**REQUIRED WORK:**
Copy out the material in full. Leave every line as it is.

----------

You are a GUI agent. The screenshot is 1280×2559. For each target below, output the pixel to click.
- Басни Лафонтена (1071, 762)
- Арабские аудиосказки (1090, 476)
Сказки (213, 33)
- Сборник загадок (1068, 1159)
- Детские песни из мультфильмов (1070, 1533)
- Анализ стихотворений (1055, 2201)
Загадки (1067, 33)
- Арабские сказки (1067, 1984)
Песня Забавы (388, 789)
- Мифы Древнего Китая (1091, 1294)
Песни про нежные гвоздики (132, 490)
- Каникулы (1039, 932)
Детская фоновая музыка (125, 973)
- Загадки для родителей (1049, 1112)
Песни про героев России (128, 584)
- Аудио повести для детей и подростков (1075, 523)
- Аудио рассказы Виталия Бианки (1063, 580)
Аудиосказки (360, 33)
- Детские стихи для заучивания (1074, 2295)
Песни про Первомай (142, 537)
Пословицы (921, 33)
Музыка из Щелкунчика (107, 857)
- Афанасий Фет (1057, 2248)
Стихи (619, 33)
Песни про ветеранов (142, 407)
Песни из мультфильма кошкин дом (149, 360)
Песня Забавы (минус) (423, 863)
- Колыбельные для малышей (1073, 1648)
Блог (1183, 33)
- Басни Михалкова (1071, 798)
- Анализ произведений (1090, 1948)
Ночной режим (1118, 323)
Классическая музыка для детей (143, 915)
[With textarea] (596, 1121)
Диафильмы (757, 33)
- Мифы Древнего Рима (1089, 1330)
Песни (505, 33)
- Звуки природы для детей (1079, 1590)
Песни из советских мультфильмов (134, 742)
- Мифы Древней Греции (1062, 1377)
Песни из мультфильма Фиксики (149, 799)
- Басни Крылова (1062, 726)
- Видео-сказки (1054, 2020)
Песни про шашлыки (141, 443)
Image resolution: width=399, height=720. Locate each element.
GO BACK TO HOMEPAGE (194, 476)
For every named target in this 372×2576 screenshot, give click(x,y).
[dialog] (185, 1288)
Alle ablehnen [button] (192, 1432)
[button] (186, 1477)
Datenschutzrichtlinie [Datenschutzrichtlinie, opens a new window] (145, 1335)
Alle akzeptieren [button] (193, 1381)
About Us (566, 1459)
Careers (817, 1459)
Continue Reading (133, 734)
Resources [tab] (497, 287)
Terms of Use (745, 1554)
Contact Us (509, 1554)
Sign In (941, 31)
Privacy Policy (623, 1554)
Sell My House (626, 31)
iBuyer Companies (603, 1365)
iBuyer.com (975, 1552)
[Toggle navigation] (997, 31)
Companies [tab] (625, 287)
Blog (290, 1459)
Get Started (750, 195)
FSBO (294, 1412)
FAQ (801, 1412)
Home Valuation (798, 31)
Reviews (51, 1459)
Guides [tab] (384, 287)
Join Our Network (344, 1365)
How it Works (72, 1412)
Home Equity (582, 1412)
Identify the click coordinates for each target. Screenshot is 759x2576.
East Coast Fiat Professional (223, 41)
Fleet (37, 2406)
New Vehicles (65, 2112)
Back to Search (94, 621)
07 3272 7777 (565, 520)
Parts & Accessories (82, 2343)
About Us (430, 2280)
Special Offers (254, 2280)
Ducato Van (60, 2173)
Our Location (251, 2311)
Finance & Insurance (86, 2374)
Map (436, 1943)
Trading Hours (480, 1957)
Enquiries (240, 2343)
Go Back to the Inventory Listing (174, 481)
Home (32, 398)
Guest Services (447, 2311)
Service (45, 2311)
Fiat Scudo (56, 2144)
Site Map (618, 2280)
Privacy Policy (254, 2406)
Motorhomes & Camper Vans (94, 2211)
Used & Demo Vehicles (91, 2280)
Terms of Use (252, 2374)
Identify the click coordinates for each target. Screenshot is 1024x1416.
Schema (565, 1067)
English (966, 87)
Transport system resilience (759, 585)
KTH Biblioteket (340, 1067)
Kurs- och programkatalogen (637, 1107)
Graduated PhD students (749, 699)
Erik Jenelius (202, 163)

----------

**REPLY:**
You are a GUI agent. The screenshot is 1280×2559. For each target below, output the pixel to click.
- Басни Лафонтена (1071, 762)
- Арабские аудиосказки (1090, 476)
Сказки (213, 33)
- Сборник загадок (1068, 1159)
- Детские песни из мультфильмов (1070, 1533)
- Анализ стихотворений (1055, 2201)
Загадки (1067, 33)
- Арабские сказки (1067, 1984)
Песня Забавы (388, 789)
- Мифы Древнего Китая (1091, 1294)
Песни про нежные гвоздики (132, 490)
- Каникулы (1039, 932)
Детская фоновая музыка (125, 973)
- Загадки для родителей (1049, 1112)
Песни про героев России (128, 584)
- Аудио повести для детей и подростков (1075, 523)
- Аудио рассказы Виталия Бианки (1063, 580)
Аудиосказки (360, 33)
- Детские стихи для заучивания (1074, 2295)
Песни про Первомай (142, 537)
Пословицы (921, 33)
Музыка из Щелкунчика (107, 857)
- Афанасий Фет (1057, 2248)
Стихи (619, 33)
Песни про ветеранов (142, 407)
Песни из мультфильма кошкин дом (149, 360)
Песня Забавы (минус) (423, 863)
- Колыбельные для малышей (1073, 1648)
Блог (1183, 33)
- Басни Михалкова (1071, 798)
- Анализ произведений (1090, 1948)
Ночной режим (1118, 323)
Классическая музыка для детей (143, 915)
[With textarea] (596, 1121)
Диафильмы (757, 33)
- Мифы Древнего Рима (1089, 1330)
Песни (505, 33)
- Звуки природы для детей (1079, 1590)
Песни из советских мультфильмов (134, 742)
- Мифы Древней Греции (1062, 1377)
Песни из мультфильма Фиксики (149, 799)
- Басни Крылова (1062, 726)
- Видео-сказки (1054, 2020)
Песни про шашлыки (141, 443)
Image resolution: width=399, height=720. Locate each element.
GO BACK TO HOMEPAGE (194, 476)
For every named target in this 372×2576 screenshot, give click(x,y).
[dialog] (185, 1288)
Alle ablehnen [button] (192, 1432)
[button] (186, 1477)
Datenschutzrichtlinie [Datenschutzrichtlinie, opens a new window] (145, 1335)
Alle akzeptieren [button] (193, 1381)
About Us (566, 1459)
Careers (817, 1459)
Continue Reading (133, 734)
Resources [tab] (497, 287)
Terms of Use (745, 1554)
Contact Us (509, 1554)
Sign In (941, 31)
Privacy Policy (623, 1554)
Sell My House (626, 31)
iBuyer Companies (603, 1365)
iBuyer.com (975, 1552)
[Toggle navigation] (997, 31)
Companies [tab] (625, 287)
Blog (290, 1459)
Get Started (750, 195)
FSBO (294, 1412)
FAQ (801, 1412)
Home Valuation (798, 31)
Reviews (51, 1459)
Guides [tab] (384, 287)
Join Our Network (344, 1365)
How it Works (72, 1412)
Home Equity (582, 1412)
Identify the click coordinates for each target. Screenshot is 759x2576.
East Coast Fiat Professional (223, 41)
Fleet (37, 2406)
New Vehicles (65, 2112)
Back to Search (94, 621)
07 3272 7777 (565, 520)
Parts & Accessories (82, 2343)
About Us (430, 2280)
Special Offers (254, 2280)
Ducato Van (60, 2173)
Our Location (251, 2311)
Finance & Insurance (86, 2374)
Map (436, 1943)
Trading Hours (480, 1957)
Enquiries (240, 2343)
Go Back to the Inventory Listing (174, 481)
Home (32, 398)
Guest Services (447, 2311)
Service (45, 2311)
Fiat Scudo (56, 2144)
Site Map (618, 2280)
Privacy Policy (254, 2406)
Motorhomes & Camper Vans (94, 2211)
Used & Demo Vehicles (91, 2280)
Terms of Use (252, 2374)
Identify the click coordinates for each target. Screenshot is 1024x1416.
Schema (565, 1067)
English (966, 87)
Transport system resilience (759, 585)
KTH Biblioteket (340, 1067)
Kurs- och programkatalogen (637, 1107)
Graduated PhD students (749, 699)
Erik Jenelius (202, 163)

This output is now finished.